An international organization that lists North Korea as the most dangerous place in the world to be a Christian runs an underground network that provides vital support to Christians fleeing the nation into neighboring China.

North Korea propaganda poster
North Korea propaganda poster (photograph by Roman Harak, Creative Commons license)

The organization, Open Doors, offers food and spiritual backing to more than 90,000 North Koreans who believe in Christianity, according to the support group, which supplies Bibles, trains church leaders and provides emergency relief to Christians in more than 60 countries around the world.

In early January, Open Doors released its annual report on the global persecution of Christians, spotlighting 50 countries where Christians are targeted for their faith. Since 2002, North Korea has headed the list of the top 10 countries where “extreme persecution” of Christians is rife. (Other countries include Afghanistan, Somalia, Libya and Pakistan.)

In a January 12 article on the Open Doors website, the organization reveals that it runs secret safe houses in China for North Korean Christians who manage to escape there.

Titled “How Do Open Doors Fieldworkers Support North Korean Christians?” the article quotes two “extremely courageous” workers in China who help escapees survive. 

“My work is to meet North Koreans who’ve already heard of Jesus,” says one of the fieldworkers, identified by the pseudonym, Peter. “To help them survive the North Korean system if they go back, I provide them with spiritual and physical help.”

This support “helps the underground church to preserve her faith from within North Korea.”

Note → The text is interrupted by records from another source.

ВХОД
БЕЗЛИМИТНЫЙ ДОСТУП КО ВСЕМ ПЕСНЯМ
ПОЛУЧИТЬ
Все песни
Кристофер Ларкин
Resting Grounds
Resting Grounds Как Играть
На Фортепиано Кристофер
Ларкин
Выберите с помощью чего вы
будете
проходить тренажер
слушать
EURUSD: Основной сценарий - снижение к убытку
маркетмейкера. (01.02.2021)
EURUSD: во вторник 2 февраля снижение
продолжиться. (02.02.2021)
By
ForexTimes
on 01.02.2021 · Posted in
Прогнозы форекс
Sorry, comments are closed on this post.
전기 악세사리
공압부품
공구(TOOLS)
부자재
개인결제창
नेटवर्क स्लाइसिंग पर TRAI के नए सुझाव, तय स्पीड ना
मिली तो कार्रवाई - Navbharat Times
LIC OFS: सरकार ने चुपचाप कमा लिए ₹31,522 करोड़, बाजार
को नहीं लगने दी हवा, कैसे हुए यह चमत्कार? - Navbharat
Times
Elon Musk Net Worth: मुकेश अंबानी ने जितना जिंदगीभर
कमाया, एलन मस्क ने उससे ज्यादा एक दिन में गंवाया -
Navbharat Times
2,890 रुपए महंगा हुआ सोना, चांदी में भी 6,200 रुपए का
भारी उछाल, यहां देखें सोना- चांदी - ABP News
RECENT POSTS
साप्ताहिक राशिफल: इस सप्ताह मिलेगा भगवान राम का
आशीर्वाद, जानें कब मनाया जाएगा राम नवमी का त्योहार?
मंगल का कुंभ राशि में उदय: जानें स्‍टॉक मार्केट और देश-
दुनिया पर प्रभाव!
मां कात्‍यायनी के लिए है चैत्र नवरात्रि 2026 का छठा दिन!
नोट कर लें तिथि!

A colleague of Peter, identified only as Matthew, says he has heard numerous stories about North Korean Christians who are killed, even after they manage to escape. “In China, North Korean secret agents often track down and murder Christian missionaries,” he says.

“Can you imagine that feeling—of never being quite safe?” he adds. “Only some of these incidents are reported in the news. … When I hear these things, I’m terrified” because “it can happen to me.”

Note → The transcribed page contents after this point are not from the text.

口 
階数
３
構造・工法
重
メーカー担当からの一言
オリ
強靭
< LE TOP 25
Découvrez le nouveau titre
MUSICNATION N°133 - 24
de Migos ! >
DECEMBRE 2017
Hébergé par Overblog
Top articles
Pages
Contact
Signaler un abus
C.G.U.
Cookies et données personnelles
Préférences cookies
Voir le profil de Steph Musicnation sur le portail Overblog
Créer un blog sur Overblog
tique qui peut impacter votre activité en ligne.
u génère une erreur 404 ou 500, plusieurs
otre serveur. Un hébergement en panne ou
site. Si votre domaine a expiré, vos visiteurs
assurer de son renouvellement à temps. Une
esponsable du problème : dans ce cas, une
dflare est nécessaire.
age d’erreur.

It isn’t just the fear of being caught that makes the lives of Open Doors fieldworkers so dangerous. The conditions they work in are also often extremely severe.

“It’s sometimes below -30°C [-22°F] in winter,” says Peter. “And winter lasts for six months. I remember one night, it was one o’clock in the morning and the temperature was below -28°C. I was supposed to meet a local contact. But he didn’t answer my calls and he wasn’t where we’d arranged to meet. I tried to contact him for three hours. At about four o’clock, my phone rang. It was his number. When I answered, I heard a strange man asking, ‘Who are you?’”

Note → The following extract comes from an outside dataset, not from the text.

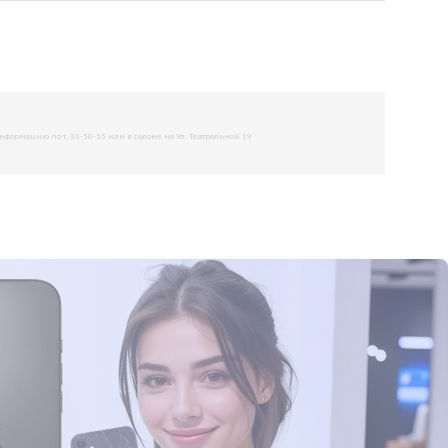
рмацию по т. 33-50-55 или в салоне на Ул. Театральной 19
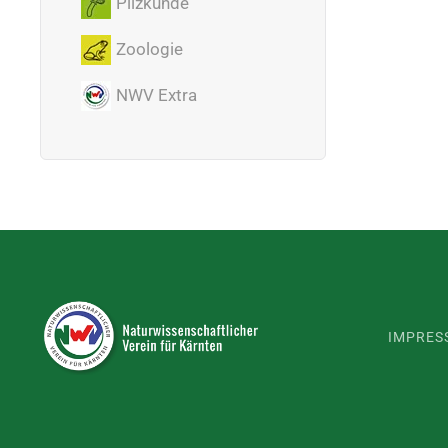
Pilzkunde
Zoologie
NWV Extra
IMPRES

It’s not hard to understand why the fieldworkers dread such calls. The man who answered Peter on the phone turned out to be a North Korean agent. Peter immediately smashed his cell phone and threw it in a drain hole. He later learned that the person he was trying to contact was under investigation.

In a Q&A with a fieldworker identified as Brother Simon,  Open Doors recounted the extreme perils of fleeing North Korea. “You need to spend thousands of dollars on bribes, and even then you don’t have a guarantee,” he says. “Often, the soldiers have a quota: they need to arrest a certain number of border-crossers.”

“Once you’re in China, you’re illegal and can be arrested,” says Brother Simon. “Christians come to China so they can receive biblical teaching and fellowship, as well as food. Amazingly, many believers choose to return home to North Korea.”